Lake of Fire is, in one sense, a travelogue through a battle-scarred terrain contested by religious fundamentalists and beleaguered feminists—none of whom are shy in addressing Kaye's camera or getting in some counter-demonstrator's face. Turf wars are literal. Zealots stake out abortion clinics by buying adjacent property. (Abortion rights heroine "Jane Roe" was converted to a pro-life icon after Operation Rescue set up shop next door to the clinic where she worked.) Faith promotes violence, rhetorical and otherwise. Abortion is repeatedly compared to the Holocaust or slavery. Doctors wear bulletproof vests; extremists threaten to use truck bombs. A security guard describes a shoot-out in a Massachusetts clinic; the shooter tells the cops that he gets his authority from the pope and that "if every Catholic was like me, the Catholic Church would have whatever it wanted."

Kaye is not Michael Moore. Lake of Fire provides no overt overview, only variations on the same conflict. As filmmaking, it's largely noncoercive, allowing viewers ample time to read the faces and study the performances of sundry American types. Everyone thinks that this is—or should be—a free country, but there's no agreement as to what that means. For pro-life "libertarians," the state seemingly exists to police women. (If the issue is individual freedom, however, to be pro-life would necessarily be pro-choice.) As Kaye draws the lines, the ultimate distinction is not between pro-choice and pro-life, but between those who articulate moral unease and those who speak with absolute conviction.

Few people are as consistent as Village Voice writer Nat Hentoff, globalizing his pro-life stance to include pacifism, opposition to the death penalty and a vague allegiance to social justice. But consistency carries its own simplification: As the radio ranter Randall Terry puts it, "Intolerance is a beautiful thing." Early on, legal scholar Alan Dershowitz genially recounts a Hasidic parable suggesting that there are issues in which everybody is right. More rationally, Noam Chomsky affirms that there are no absolute values in life. And life is for the living, asserts animal rights philosopher Peter Singer, arguing that botched abortions are more immoral than successful ones. But at what one point does a fetus become a person? Is contraception also a crime?

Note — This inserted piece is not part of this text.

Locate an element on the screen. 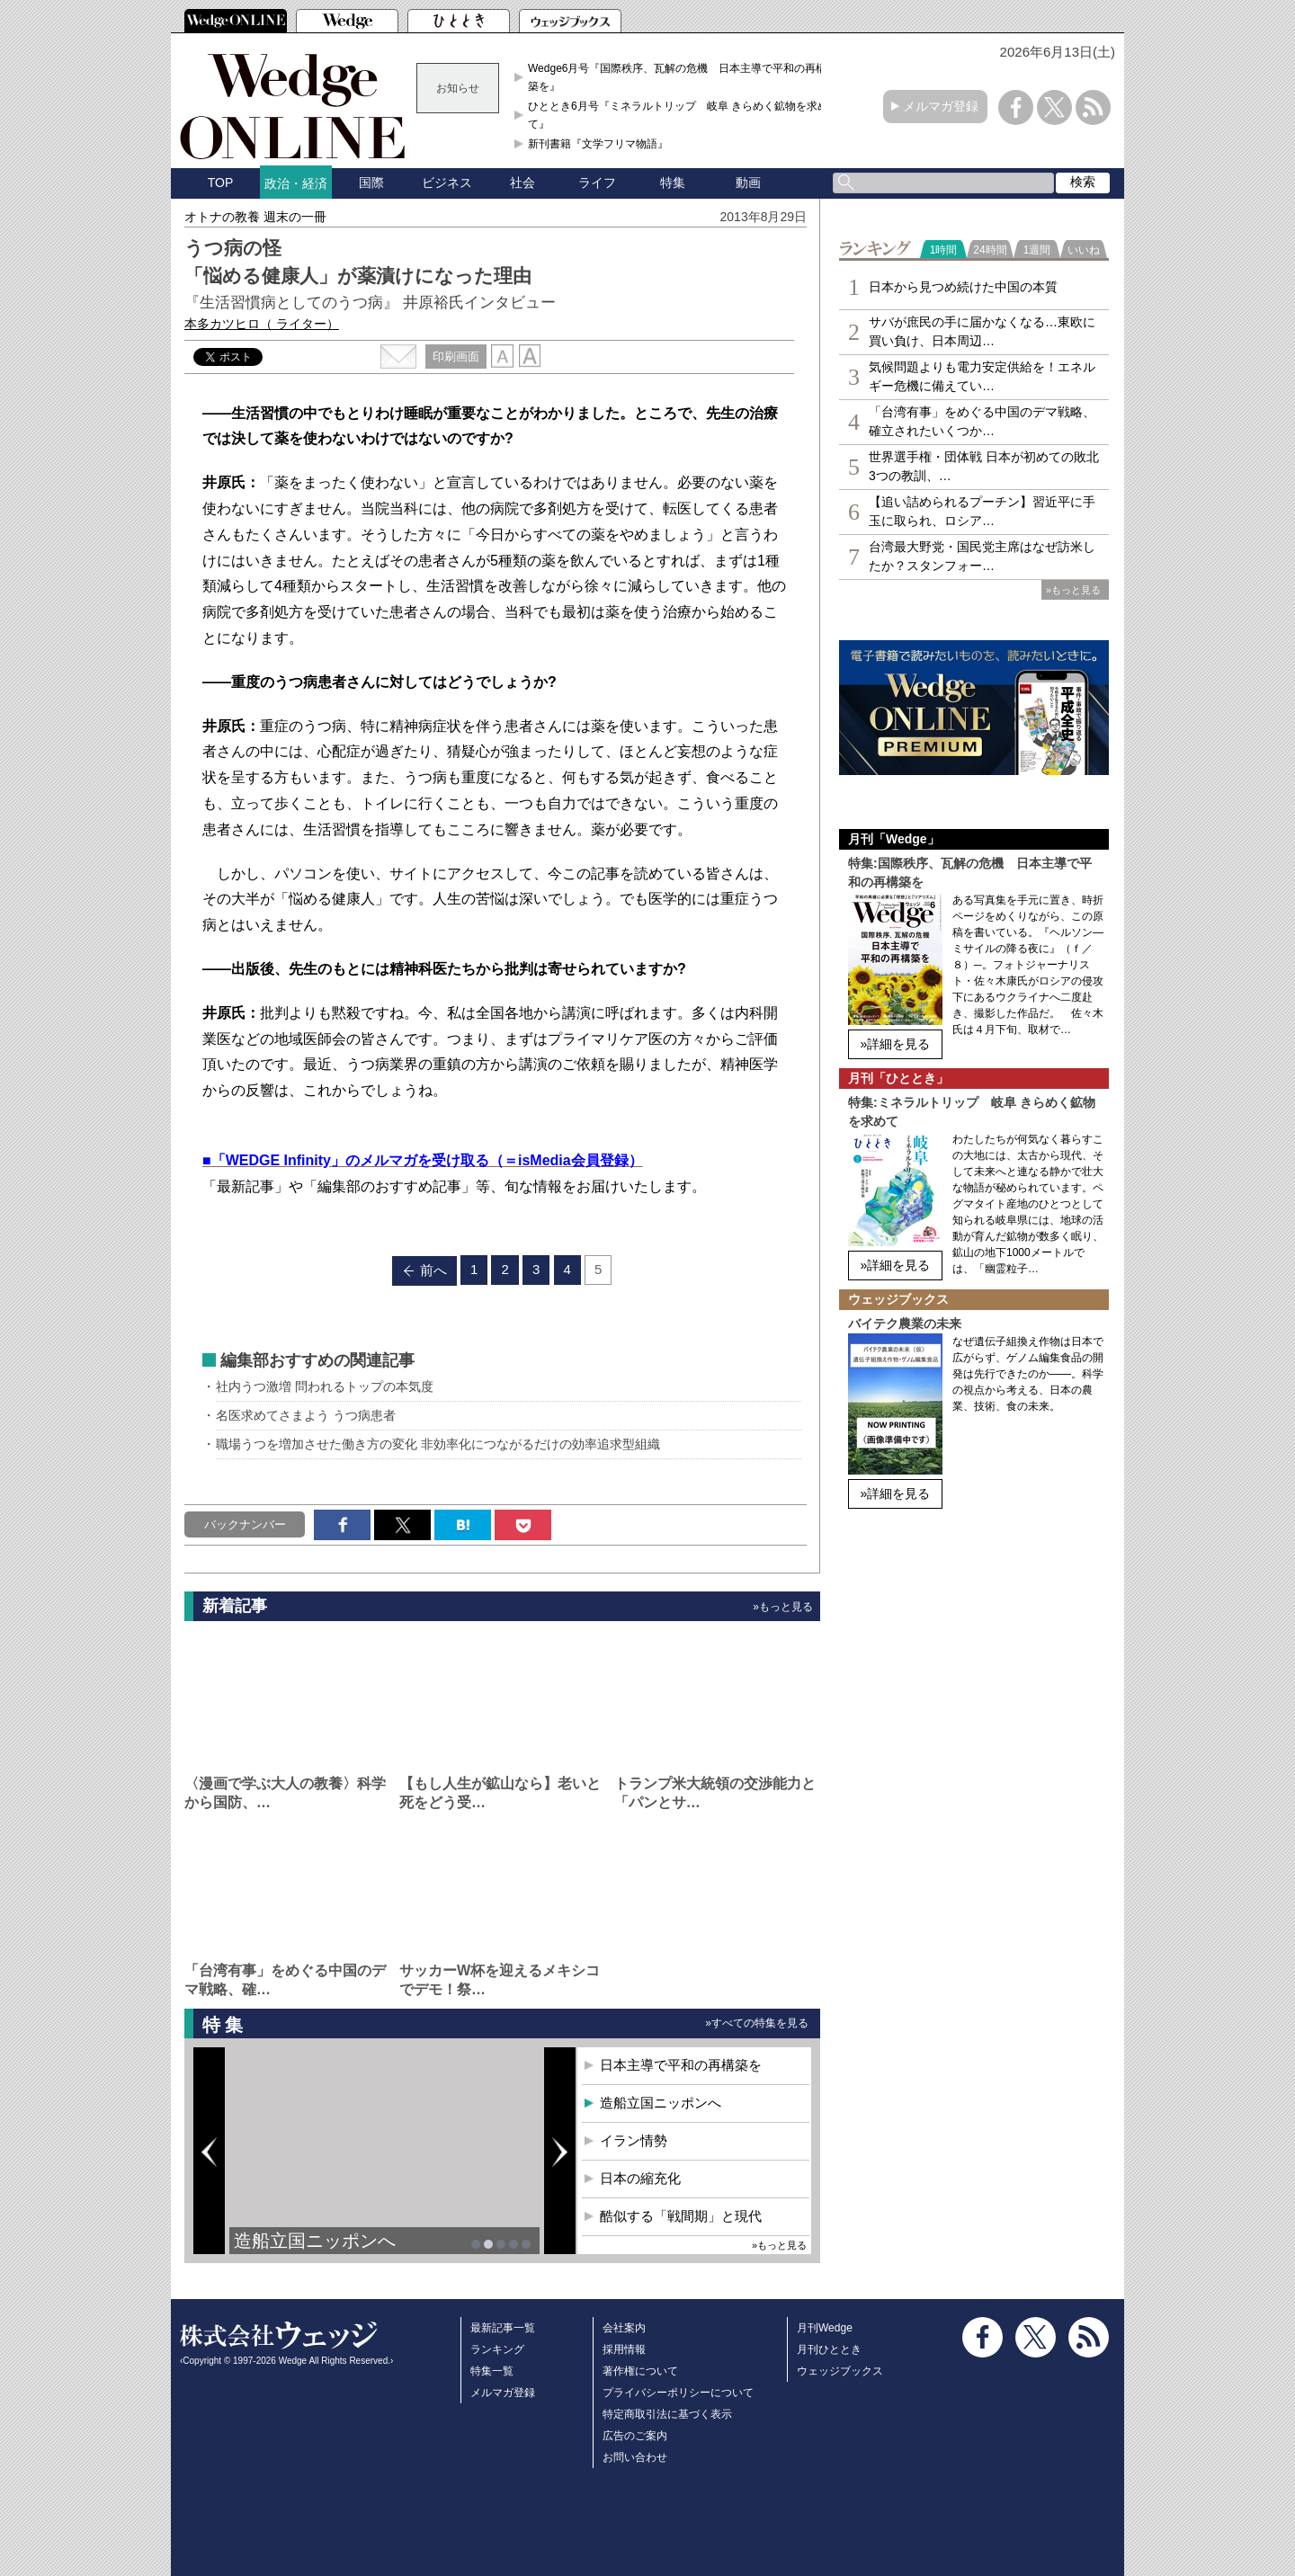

To some degree, the anti-abortion jihad has been sublimated into George W. Bush's war. But this frontline report of combat in the culture zone provides a vivid and, in a sense, prophetic flashback to the Clinton era. Early on, Kaye (who is never seen and hardly ever heard) visits a pro-life demonstration, for which the organizers have filled the Washington mall with a forest of little crosses meant to represent "the children of Hillary's village." It's a powerful image that Kaye complicates with camera placement: The protesters appear to kneel before the looming Washington Monument, worshipping the ultimate metaphor for patriarchal authority. (Throughout, right-to-life advocates have a propensity for casting fathers as victims.)

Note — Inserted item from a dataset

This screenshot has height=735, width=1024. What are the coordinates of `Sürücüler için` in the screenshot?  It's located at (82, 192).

Not everything in Lake of Fire is symbolic, however. Kaye is unflinching in showing an abortion's gruesome fetal remains, as well as graphic images of women who died during self-induced abortions. And nothing appears out of context: In the movie's final section, a battered woman named Stacy and the lumpen-looking guy who impregnated her go for an abortion in an empty downtown moonscape. Surveillance cameras track the couple as they enter the building. Stacy is extensively prepped, as are we; the procedure is then documented to its end.

Lake of Fire may be a mirror for the viewer's particular burning convictions, but it has no brief for total certainty. "I know I made the right decision, but it's still not easy," Stacy cries after her abortion. For a movie that shows the unshowable and might well induce a migraine given the pounding conviction with which God's will is invoked, Kaye's jeremiad is remarkably non-judgmental. The movie is shot in black and white, but projects as shades of gray.